According to reporting by the Epoch Times, the Henan Province in Central China's Yellow River Valley, created a list of organ prices that included livers going for roughly $41,000, hearts priced at $15,600, kidneys for $25,000, and corneas for $1,600.
Dr. Wayne Shih-wei Huang, a surgeon and director at Asia's largest training center for minimally invasive surgery, says the CCP is asking local governments to present (what it says are donated) organ prices based on resource consumption, technology, labor value, and public acceptability.
But prices listed make no sense in terms of the actual medical cost of transport and procedure. Instead, he believes the prices are a reflection of market value and demand.

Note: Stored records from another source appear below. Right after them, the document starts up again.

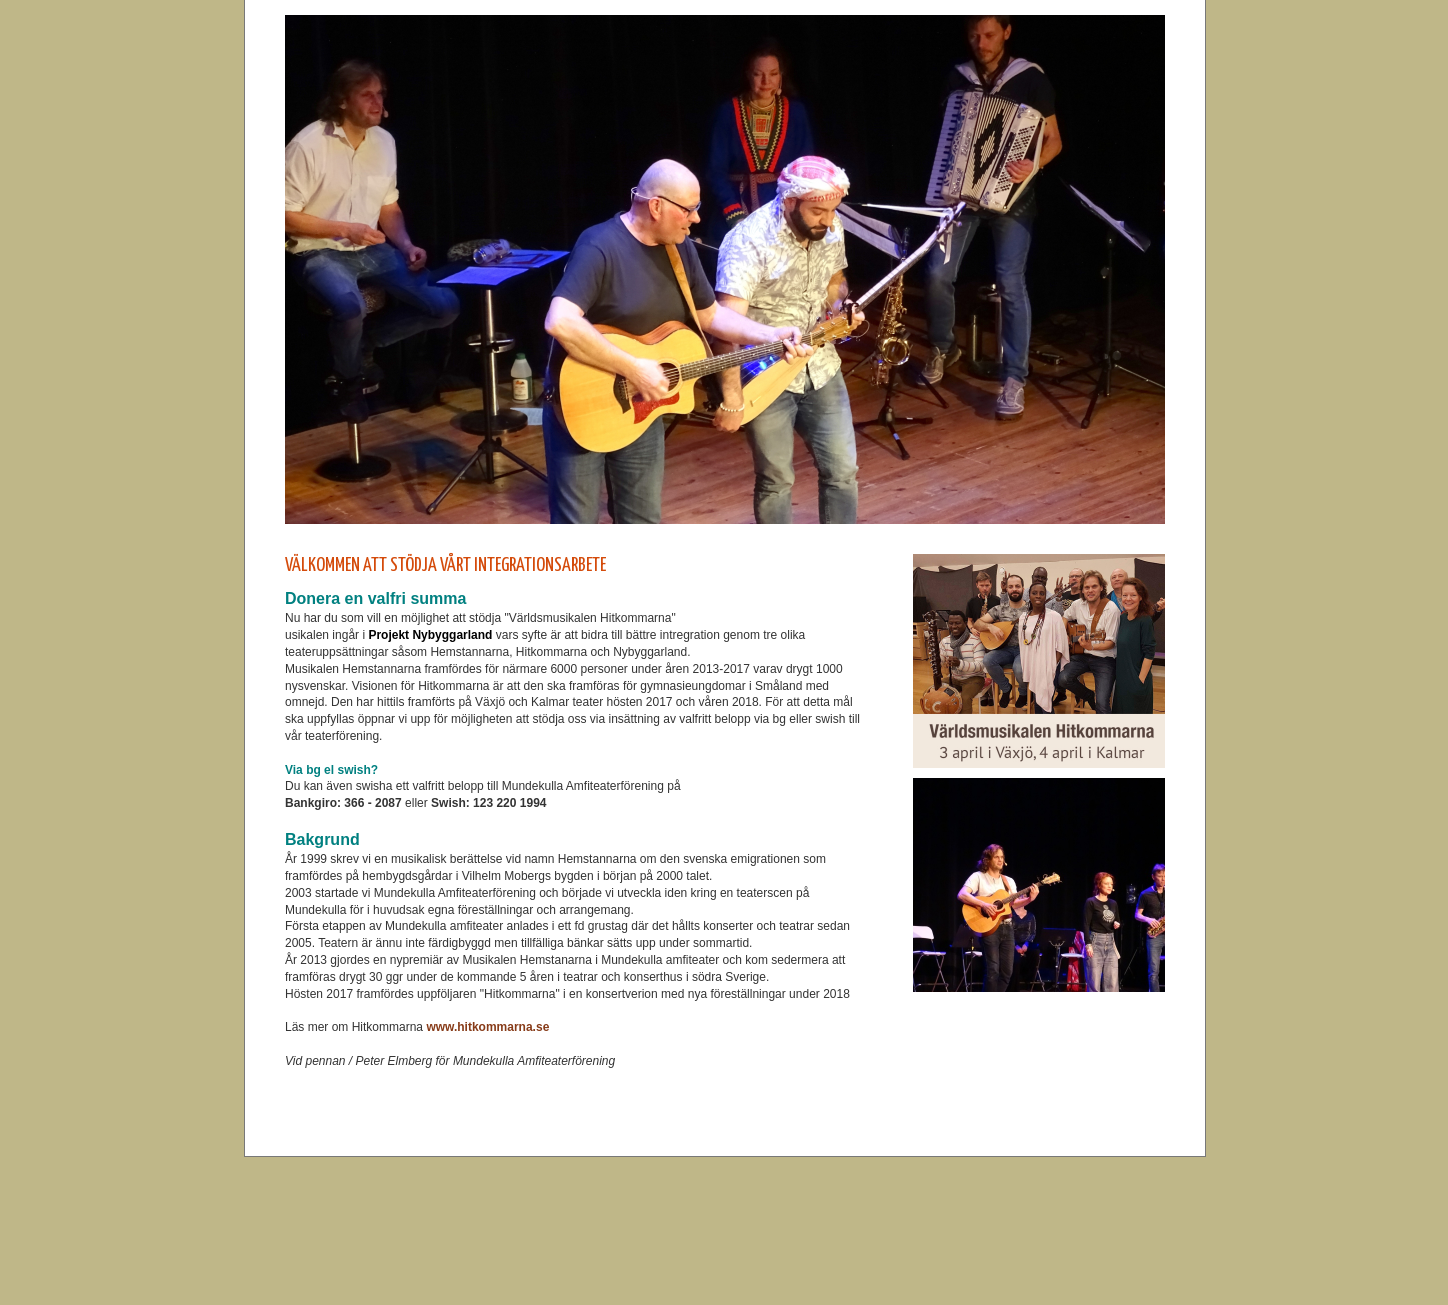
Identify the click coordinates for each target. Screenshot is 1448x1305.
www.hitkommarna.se (489, 1027)
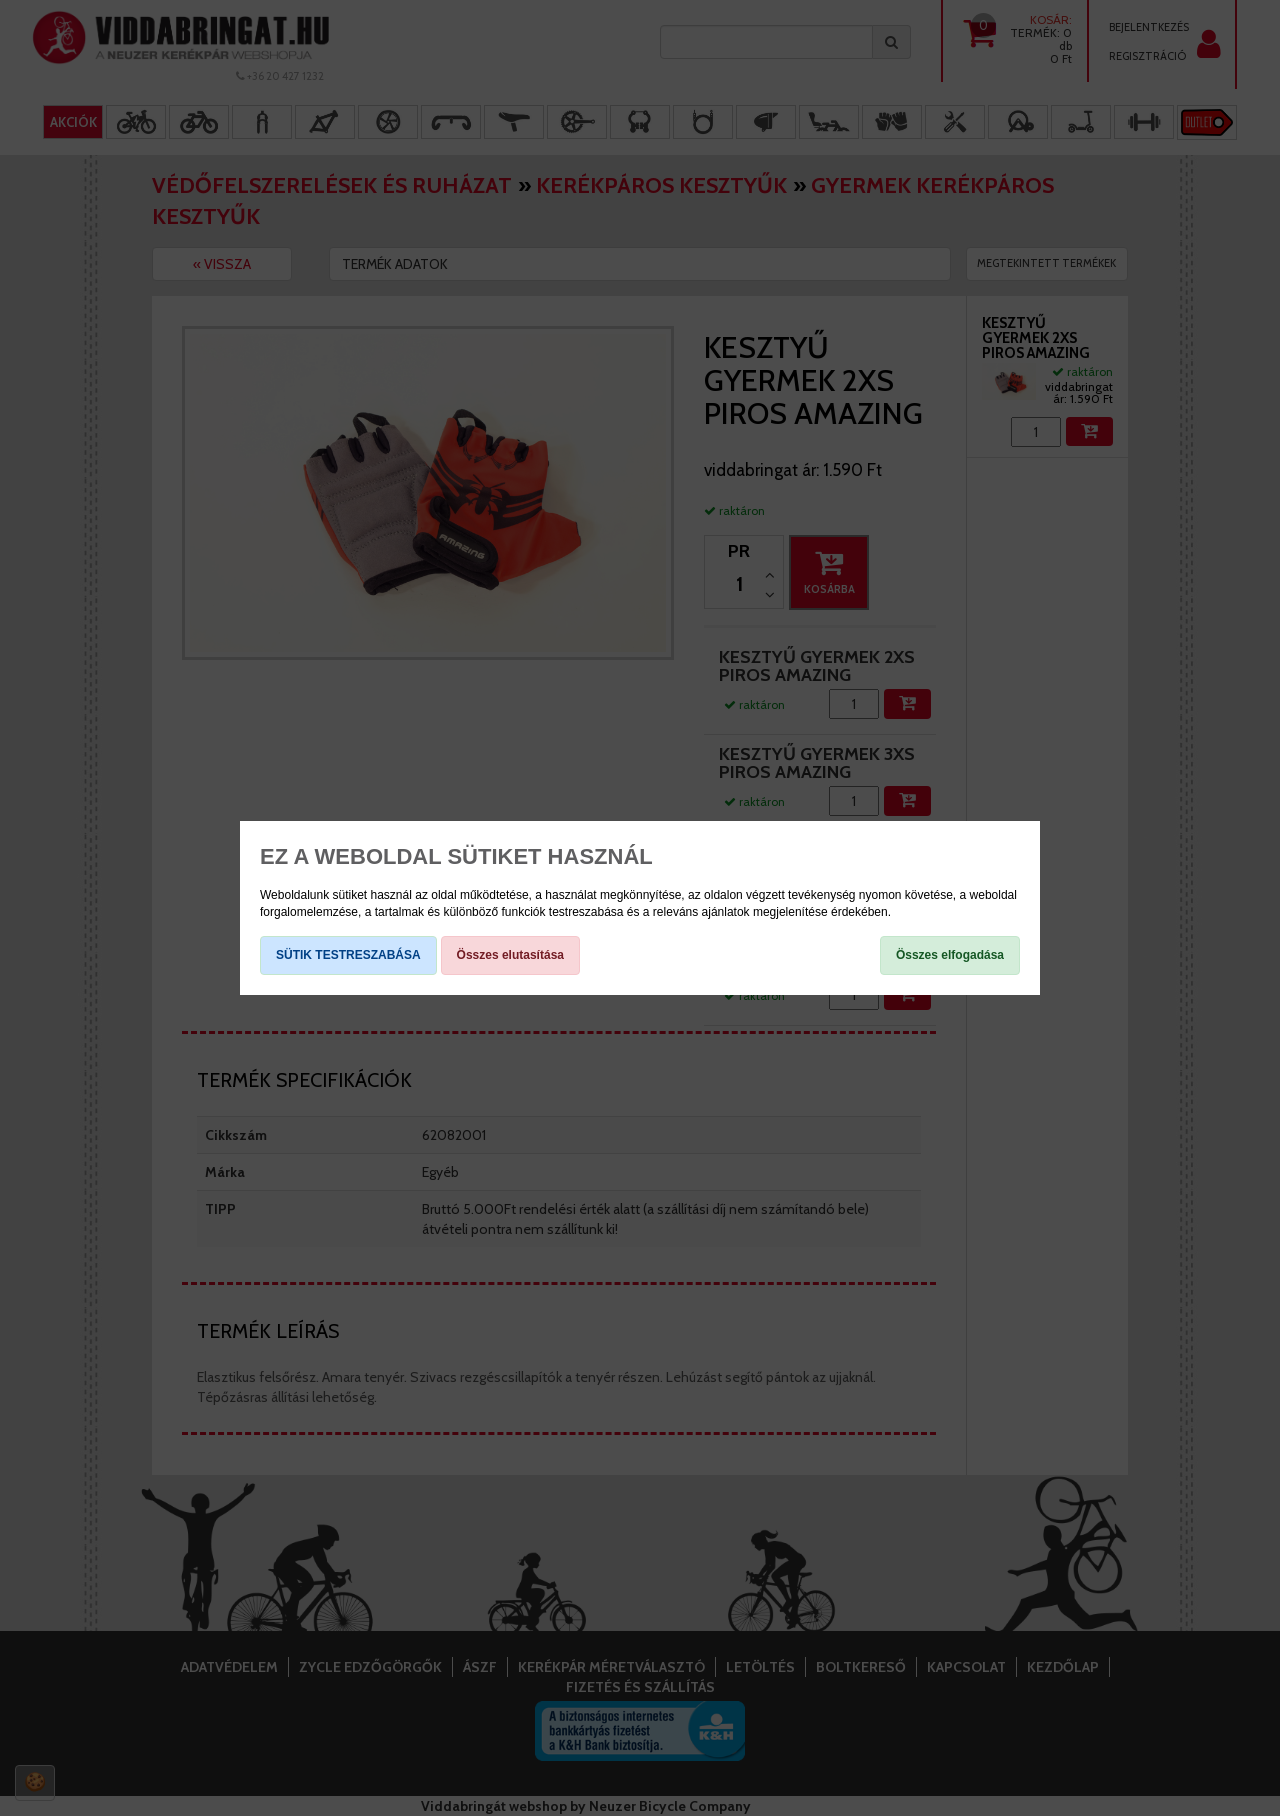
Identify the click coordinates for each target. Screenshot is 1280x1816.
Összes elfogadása (950, 955)
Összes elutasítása (510, 955)
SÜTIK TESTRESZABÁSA (348, 955)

The price, for instance, of obtaining a heart should be higher than that of a kidney
In June 2016, a groundbreaking report by former Canadian Secretary of state for the Asia-Pacific, David Kilgour; human rights attorney, David Matas, and investigative journalist, Ethan Guttmann, estimated that China may be performing anywhere between 60,000 to 100,000 transplants per year – many, many times the official 10,000 figure reported in the country.
The report suggests that many of these unreported organs are coming from Falun Gong students and other Chinese prisoners. Falun Gong is a spiritual meditation practice that rose to prominence in China in the early 1990s but was banned in 1999. Subsequently, many of its practitioners were illegally arrested and tortured.
Several reports over the years have indicated that imprisoned practitioners of Falun Gong have become a source of living human organs for transplants in China.